A gentle hand caught her shoulder. “Easy,” whispered Axel. “Breathe out the bad, Ky. You’re here to save someone, not say goodbye.”

His words eased her racing heart back into a steady beat. She let her breath out and tiptoed to the bed set against the left side wall. In the flickering candlelight, she could make out a pale face and hair.

“I need more light, Xel.”

He retreated from the room with the silence of a skilled hunter, then prowled back inside moments later, a lit lantern swinging from his hand. He shut the door with a soft snick, then crept to the bed. The flame illuminated the room, dampening the sterile feel a little.

“Set it there.” She motioned to the nightstand.

Axel rested the lantern on the polished wood surface, then stepped back as Kajsa pulled the heavy quilted coverlet from the unconscious figure in the bed. Like everyone else in this forsaken wasteland, the man looked Norvian, with fair skin and pale hair, yet something in the structure of his bones unsettled Kajsa as she ran her fingers over his frame. Nothing broken. No indication of blood loss. A few bruises. No fever. No sign of a head injury.

She tipped her head as she considered the sleeping man. His flesh looked almost like ice stretched over sharp features reminiscent of a fox.

“I don’t see anything wrong with him.” She turned to Axel. “He’s just sleeping.”

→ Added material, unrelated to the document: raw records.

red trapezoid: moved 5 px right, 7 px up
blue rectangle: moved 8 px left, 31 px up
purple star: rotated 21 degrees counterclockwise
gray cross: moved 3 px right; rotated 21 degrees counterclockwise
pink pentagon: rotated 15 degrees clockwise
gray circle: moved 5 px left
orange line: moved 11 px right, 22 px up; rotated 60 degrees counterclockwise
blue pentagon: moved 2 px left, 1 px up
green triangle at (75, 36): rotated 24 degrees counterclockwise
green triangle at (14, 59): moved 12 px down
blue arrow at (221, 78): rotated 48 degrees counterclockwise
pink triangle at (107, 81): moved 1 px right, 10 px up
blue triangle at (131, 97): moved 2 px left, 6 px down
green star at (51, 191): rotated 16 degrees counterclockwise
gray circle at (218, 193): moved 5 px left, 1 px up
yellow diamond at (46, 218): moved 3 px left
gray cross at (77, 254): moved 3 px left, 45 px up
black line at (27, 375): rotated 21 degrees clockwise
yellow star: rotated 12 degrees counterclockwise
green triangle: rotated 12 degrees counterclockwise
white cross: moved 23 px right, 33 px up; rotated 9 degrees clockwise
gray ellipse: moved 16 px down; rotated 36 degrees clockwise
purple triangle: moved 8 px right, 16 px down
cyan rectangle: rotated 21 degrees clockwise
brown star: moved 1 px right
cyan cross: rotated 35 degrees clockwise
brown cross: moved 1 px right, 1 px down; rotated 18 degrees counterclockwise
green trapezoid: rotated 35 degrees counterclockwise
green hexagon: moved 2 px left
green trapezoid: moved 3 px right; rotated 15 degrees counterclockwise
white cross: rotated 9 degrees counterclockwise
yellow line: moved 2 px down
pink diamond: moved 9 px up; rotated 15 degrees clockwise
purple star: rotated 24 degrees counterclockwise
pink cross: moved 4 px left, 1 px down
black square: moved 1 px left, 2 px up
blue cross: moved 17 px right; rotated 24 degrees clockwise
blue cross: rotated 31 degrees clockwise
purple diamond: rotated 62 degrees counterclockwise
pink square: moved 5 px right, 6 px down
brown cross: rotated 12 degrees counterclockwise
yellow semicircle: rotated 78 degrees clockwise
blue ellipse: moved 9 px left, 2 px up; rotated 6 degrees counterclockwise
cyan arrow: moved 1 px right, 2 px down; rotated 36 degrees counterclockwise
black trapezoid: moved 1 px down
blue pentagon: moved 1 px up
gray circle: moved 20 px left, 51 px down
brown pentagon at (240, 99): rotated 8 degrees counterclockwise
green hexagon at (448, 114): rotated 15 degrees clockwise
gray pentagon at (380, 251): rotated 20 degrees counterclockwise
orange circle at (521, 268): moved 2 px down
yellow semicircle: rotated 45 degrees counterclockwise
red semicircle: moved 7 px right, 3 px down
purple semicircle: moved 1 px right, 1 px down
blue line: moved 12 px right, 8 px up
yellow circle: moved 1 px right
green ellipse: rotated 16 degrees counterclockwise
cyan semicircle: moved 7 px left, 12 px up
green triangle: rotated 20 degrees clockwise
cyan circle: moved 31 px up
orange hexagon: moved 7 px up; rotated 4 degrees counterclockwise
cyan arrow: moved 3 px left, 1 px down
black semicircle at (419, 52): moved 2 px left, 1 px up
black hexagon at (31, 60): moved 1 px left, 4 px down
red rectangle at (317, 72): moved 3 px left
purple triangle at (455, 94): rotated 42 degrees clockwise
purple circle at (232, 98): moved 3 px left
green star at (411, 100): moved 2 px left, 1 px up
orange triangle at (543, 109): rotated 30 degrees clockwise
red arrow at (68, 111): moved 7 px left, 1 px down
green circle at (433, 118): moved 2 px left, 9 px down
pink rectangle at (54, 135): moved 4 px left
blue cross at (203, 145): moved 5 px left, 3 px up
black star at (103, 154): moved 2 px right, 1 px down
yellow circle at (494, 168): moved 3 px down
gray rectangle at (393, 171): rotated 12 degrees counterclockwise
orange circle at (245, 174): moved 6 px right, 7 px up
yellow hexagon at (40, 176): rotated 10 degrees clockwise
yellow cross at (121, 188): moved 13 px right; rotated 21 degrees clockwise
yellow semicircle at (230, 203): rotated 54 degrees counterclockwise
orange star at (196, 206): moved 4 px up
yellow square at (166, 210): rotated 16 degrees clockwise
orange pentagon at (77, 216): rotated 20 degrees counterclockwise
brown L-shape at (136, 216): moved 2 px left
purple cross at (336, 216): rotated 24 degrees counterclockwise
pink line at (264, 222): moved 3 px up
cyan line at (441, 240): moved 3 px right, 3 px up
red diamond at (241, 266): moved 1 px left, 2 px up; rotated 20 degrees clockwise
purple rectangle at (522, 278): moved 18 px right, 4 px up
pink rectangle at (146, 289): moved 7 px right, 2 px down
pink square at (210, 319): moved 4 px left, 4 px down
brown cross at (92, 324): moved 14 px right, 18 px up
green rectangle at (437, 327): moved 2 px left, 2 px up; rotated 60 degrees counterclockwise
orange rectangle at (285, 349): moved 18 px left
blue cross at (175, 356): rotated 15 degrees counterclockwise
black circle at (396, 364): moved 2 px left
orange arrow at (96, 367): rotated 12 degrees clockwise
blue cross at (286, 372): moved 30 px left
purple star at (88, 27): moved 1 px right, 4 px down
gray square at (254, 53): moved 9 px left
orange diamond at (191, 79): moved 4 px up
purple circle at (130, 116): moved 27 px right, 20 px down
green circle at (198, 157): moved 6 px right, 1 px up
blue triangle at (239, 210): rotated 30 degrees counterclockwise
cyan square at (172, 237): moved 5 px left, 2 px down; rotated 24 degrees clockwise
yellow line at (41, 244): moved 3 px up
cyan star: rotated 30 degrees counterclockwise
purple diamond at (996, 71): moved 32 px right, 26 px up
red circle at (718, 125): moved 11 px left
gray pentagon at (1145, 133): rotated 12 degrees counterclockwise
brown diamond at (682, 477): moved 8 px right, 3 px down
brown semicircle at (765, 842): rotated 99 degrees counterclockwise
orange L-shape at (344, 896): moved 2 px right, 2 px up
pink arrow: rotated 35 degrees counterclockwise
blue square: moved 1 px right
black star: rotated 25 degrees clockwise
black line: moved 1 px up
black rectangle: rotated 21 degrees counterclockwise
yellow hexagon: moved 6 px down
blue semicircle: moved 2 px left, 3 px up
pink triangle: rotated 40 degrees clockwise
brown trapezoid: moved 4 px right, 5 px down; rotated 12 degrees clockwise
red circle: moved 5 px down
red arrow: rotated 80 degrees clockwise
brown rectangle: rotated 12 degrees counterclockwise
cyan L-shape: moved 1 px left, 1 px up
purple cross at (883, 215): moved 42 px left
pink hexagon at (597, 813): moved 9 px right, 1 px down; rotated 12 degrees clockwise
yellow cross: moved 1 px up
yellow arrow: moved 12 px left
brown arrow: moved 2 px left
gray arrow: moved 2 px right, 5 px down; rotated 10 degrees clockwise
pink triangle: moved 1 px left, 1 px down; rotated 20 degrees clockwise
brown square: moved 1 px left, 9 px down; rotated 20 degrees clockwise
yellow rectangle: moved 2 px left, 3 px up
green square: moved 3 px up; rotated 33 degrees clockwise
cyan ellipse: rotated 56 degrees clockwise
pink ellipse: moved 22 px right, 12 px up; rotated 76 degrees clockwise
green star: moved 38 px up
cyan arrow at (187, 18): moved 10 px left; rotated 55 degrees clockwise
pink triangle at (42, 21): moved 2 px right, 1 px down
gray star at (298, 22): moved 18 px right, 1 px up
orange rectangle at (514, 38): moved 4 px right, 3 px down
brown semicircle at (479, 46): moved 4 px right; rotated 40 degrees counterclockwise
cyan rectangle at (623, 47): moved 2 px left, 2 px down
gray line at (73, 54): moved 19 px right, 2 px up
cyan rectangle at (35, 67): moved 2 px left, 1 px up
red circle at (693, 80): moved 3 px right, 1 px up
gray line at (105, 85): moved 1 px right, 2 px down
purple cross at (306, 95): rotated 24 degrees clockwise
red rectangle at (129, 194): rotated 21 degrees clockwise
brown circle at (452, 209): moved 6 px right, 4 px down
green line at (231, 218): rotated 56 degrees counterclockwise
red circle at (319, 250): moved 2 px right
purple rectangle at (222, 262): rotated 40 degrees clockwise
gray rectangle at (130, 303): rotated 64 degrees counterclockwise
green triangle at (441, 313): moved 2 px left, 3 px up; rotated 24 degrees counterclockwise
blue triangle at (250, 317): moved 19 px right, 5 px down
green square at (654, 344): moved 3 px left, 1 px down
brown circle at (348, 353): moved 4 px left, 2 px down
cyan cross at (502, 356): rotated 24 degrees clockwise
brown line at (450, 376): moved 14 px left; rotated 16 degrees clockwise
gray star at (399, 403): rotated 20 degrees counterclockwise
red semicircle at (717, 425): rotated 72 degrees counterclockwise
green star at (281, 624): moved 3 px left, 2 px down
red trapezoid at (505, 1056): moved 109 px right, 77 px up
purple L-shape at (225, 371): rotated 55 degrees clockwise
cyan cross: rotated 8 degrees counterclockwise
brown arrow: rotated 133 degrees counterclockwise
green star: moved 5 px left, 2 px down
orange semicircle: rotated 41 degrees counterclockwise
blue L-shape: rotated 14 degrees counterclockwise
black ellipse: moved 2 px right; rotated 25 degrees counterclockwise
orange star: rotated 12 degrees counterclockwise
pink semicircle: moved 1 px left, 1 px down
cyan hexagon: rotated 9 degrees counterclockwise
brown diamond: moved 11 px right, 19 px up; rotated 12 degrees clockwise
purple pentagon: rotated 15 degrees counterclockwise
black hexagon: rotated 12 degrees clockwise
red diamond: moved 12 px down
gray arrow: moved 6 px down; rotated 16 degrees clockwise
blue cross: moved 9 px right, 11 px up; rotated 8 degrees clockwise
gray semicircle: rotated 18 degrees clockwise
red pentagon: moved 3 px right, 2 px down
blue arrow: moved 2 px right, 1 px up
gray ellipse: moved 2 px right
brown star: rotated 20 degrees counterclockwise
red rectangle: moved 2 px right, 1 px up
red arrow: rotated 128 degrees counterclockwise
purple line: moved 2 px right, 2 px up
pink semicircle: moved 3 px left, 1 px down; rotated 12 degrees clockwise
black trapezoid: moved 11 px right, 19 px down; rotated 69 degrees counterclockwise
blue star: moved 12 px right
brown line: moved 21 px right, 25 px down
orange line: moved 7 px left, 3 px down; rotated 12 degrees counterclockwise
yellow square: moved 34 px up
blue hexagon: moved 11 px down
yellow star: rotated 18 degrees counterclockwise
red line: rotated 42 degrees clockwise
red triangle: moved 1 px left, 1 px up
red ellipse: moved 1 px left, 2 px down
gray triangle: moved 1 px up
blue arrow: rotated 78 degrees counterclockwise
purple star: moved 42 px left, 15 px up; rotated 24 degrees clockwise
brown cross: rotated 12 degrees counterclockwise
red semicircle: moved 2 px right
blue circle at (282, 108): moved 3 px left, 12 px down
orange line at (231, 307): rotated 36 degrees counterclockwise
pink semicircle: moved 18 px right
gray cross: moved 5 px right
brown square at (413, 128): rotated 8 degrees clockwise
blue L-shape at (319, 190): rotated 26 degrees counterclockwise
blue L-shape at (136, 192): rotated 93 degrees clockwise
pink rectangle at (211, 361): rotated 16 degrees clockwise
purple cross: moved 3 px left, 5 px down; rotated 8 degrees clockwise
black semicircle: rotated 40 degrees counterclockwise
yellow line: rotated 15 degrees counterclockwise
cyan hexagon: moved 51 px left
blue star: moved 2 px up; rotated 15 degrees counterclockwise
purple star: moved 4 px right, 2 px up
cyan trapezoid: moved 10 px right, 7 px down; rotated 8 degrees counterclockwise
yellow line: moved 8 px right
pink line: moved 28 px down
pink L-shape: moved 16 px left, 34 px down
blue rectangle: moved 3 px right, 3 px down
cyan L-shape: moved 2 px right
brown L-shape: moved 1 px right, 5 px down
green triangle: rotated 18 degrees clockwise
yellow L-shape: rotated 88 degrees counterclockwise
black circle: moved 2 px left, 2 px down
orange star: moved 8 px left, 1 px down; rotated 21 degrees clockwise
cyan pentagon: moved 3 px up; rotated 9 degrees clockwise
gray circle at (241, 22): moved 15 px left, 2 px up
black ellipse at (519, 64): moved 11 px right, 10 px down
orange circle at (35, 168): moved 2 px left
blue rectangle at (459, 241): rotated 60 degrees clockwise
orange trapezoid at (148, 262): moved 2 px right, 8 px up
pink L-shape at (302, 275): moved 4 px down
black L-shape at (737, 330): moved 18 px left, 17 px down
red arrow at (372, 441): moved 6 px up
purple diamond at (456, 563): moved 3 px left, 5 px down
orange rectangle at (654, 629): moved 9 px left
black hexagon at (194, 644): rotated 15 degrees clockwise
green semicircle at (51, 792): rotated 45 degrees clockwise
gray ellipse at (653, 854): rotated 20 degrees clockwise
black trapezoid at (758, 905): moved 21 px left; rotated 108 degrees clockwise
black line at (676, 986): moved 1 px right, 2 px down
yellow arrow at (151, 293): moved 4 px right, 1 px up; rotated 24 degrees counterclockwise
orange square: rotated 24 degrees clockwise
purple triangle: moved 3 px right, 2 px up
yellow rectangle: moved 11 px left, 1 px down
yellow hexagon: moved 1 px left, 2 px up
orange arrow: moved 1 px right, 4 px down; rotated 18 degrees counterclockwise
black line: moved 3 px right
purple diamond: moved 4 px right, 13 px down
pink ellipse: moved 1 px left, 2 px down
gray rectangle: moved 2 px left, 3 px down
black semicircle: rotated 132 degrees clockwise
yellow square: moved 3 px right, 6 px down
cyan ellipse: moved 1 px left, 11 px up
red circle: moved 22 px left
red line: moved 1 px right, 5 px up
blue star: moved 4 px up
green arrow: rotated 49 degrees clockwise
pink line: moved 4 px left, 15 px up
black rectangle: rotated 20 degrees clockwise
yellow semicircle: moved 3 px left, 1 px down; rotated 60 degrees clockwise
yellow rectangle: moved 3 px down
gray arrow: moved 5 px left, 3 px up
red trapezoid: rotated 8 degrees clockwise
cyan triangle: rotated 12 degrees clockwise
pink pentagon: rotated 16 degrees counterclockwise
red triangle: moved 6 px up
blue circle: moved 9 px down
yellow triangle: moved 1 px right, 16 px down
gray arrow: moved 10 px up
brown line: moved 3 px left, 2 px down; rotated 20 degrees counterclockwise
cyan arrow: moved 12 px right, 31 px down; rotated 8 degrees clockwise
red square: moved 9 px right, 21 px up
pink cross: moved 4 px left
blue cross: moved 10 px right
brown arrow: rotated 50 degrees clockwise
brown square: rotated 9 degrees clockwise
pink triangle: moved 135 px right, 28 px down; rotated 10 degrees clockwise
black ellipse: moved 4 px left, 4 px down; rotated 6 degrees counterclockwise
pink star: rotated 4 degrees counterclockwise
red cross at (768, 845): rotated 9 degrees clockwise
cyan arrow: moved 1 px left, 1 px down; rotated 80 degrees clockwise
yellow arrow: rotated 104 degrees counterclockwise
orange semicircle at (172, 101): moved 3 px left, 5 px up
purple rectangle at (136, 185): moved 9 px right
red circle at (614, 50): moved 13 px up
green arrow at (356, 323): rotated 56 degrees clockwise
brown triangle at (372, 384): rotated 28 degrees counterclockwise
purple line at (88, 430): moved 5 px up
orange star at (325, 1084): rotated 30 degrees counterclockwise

Axel’s brows knitted together. “You’re sure?”

She nodded. “There’s no sign of injury. Nothing.” She glanced at the sleeping man and tensed. His eyes were open now, their color molten gold in the lantern’s guttering light.

“Oh, hello.” Axel stepped up beside Kajsa. “How do you feel?”

The man’s gaze slid to Axel’s face. A strained smile twisted his lips. “W-where…?”

“You’re in Tuksa, one of the mountain villages. From where do you hail, stranger?”

The man considered Axel for a long, silent moment. He drew a breath, then spoke in soft, silken tones. “Where is Tuksa in relation to Amantier?”

Kajsa blinked. Amantier?

Axel laughed softly. “That’s leagues away. I doubt anyone in Tuksa—or indeed, anyone in Norva—could give you better insight than that. Are you from beyond the mountain, friend? Or did you dare attempt to travel the Snowblinds into the northern realm in this blizzard?”

The man’s eyes closed. “I…will rest a while longer.”

Axel pulled Kajsa away from the bed. “We might have a madman on our hands, Ky.” His voice hung on its lowest notes.

She glanced at the bed. “Let him rest. When he’s regained his strength, he might better know what he’s about.”

Axel grinned and ruffled her hair. “Can’t always give people the benefit of the doubt. Time will tell, I suppose. Best report to the Elder.”

“First let’s start a fire.”

“Good idea.”

Kajsa grabbed the lantern and followed Axel from the room in search of kindling. Nearing the door, she glanced back and a shiver ran down her spine. The man had opened his strange gold eyes, and they were pinned straight on her.